I got an old Rivarossi Dreyfuss Hudson last year as a birthday present, but it’s never run well because of bad wheels. Rivarossi’s wheels are usually very good, but I’m sure I’m not the only one who has gotten one with bad wheels (off center, split center, etc.).

I just ordered some new 80" wheels from Bowser to replace the old ones (Greenway Brass will probably work too, but they cost almost twice as much), and I have a pretty good idea of how to mount them. So for those who want to upgrade their old Rivarossis for whatever reason, stay tuned for the “how to” topic I’ll be posting in the near future.[:D]

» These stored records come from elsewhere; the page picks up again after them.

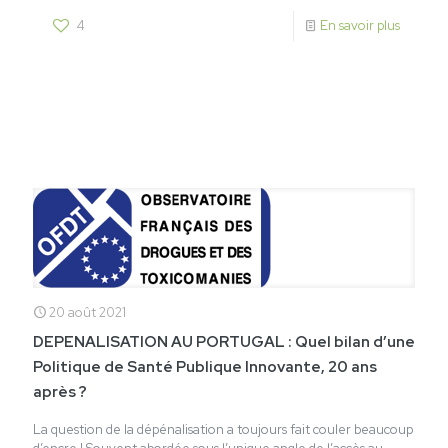
4
En savoir plus
20 août 2021
DEPENALISATION AU PORTUGAL : Quel bilan d’une
Politique de Santé Publique Innovante, 20 ans
après ?
La question de la dépénalisation a toujours fait couler beaucoup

This could get interesting because Rivarossi steam locomotive drivers were as a rule considerably undersized – the old Model Railroader reviews would comment that with the oversize flanges the visual effect from the side was sometimes fairly close. So scale wheels would be 79" but it would not surprise me if the Rivarossi wheels on their NYC Hudsons were and are closer to 72" or so.

Dave Nelson

The Rivarossi wheels were definitely undersized because of those large flanges, and it’s often very noticable. The Bowser wheels have RP-25 flanges, so the full-sized 80" drivers should fit fine. I noticed quite a bit of slop between the axle and idler gear, so I may also be able to lower the chassis slightly to compensate for the increased wheel diameter. I guess we’ll see when the parts come in![:D]

I have several Rivarossi steamers and most have the newer RP25 drivers, but one that I can’t seem to find is their 0-8-0 switcher. I have a very detailed one but it has the large flanges and won’t run on my code 83 turnouts. I would love to convert them to RP25 drivers. I will be watching for your posts as you progress on your project. good luck an keep us all up to date.

Bob

My question is why bother? The old Riverossi’s had oversized flanges, sloppy gearing and an inadequate motor that stuck out into the cab. The latest examples are much “tighter” with a can motor, decent flanges and much better running characteristics. Of course, if you just like the mechanical challenge it could be a worthwhile project from the psychological point of view but those old crocks normally reside in the junk box nowadays. That being said, a friend recently brought an old Riverossi Berkshire to my layout complete with horn hooks. After we made a transition car it picked up a long string of passenger coaches and ran like a deer with them, even surmounting my 4% grade with uncompensated curves. Life is full of the unexpected…

I’ll be staying tuned, Darth. I’m interested to see how you fit those drivers on the original brass axles. [:P]

I bought a junker RR FEF-3 years ago that had two sets of loose drivers. The geared set was the worst, as the original owner had run it after the drivers came loose and bored out the axle holes. I rebuilt the inside diameters with CA, trued and quartered them, and it runs fine to this day.

I’d like it to run well because it’s a good looking model, and it was a gift. The gearing is a little sloppy in its current state, but I found that I should be able to adjust it for a tighter mesh. Rivarossi’s gearing is really very good for its day, and usually only needs a little fine tuning to run smoothly. Once the drive wheels are replaced, I may also switch out the rest of the axles to match the new RP-25 flanges. But one thing that’s for sure is that I’m going to do what I can to get this thing running well.[:D]

I’m actually going to be getting a BLI brass hybrid Dreyfuss Hudson when they come out, but I still want this one to run well anyway.[:D]

Well,I see you have your reasons. I like reviving old neglected brass engines, myself. There’s room for everyone in this hobby. Good luck with this and all your projects!